Whew! That’s a lot of work for you parents out there. And I’m sure there’s a bunch of stuff I’m missing. Running a business, even a pseudo business, is going to be a lot of work. But if you want your kids to have a kick-ass retirement—and can stomach the aggravation—the back door Junior IRA is a must. Check out the links below for a little motivation.
Why My 3 Year-Old Has a Roth IRA And Why Yours Should Too
The Case for Child Labor: Roth IRA for Kids
Final Thoughts
Suppose you did all of the above and put your children on the company payroll as soon as they turned five. Suppose also that each of your children contributed $1,000 a year to his or her custodial Roth IRA. How much money would your children have in their Roths when they turned 18? Assuming a 10% annual return, each would have nearly $27K. If your children continued to fund their Roths once they took complete ownership of them, and each contributed $100 a month until retirement, each would have $4.5 million in his or her Roth at age 67. If each contributed $200 a month, each would have $6.2 million. If each contributed $500 a month, each would have $10.8 million.
Anyone remotely familiar with the core principles of personal finance knows the power of compound interest. The earlier you start investing the better. An 18-year-old has a much easier path to a million dollar portfolio than a 30-year-old. Likewise, a 5-year-old has a much easier path to a million dollar portfolio than an 18-year-old. The math is irrefutable. So if you have children under 16, especially young children, you owe it to them to start a business and set them up with back door Junior IRAs.
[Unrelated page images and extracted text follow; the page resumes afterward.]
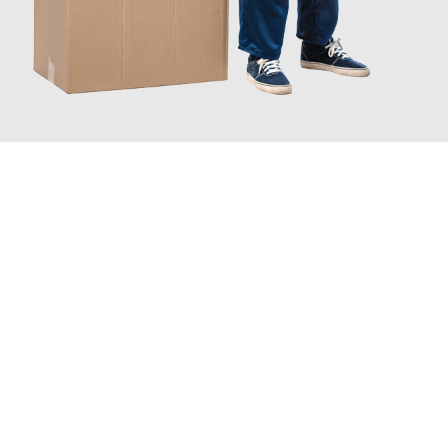
JETZT ANFRAGEN
Erleben Sie mit Umzugsmeister Schröder Bremerhaven, wie
einfach und stressfrei Ihr Umzug Bremerhaven Angus
sein
kann. Unser Expertenteam steht bereit, um Ihnen einen
reibungslosen Übergang in Ihr neues Zuhause zu garantieren.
Okay, groovy freedomists, that’s all I got. Normally, when I finish a post, I’m elated. But finishing this one pissed me off. Why? Because giving our kids a leg up on retirement and financial independence shouldn’t be as hard as it currently is. All Congress has to do is get rid of the IRA work requirement for minors. This way, family, friends, businesses, churches, and charities can contribute to a kid’s Roth. But it’s never going to happen. We’re stuck with the current system. And the only ones likely to make the current system work for their kids are the rich and the financially sophisticated. Thank you Congress. I’m so glad we have you fighting for the little guy.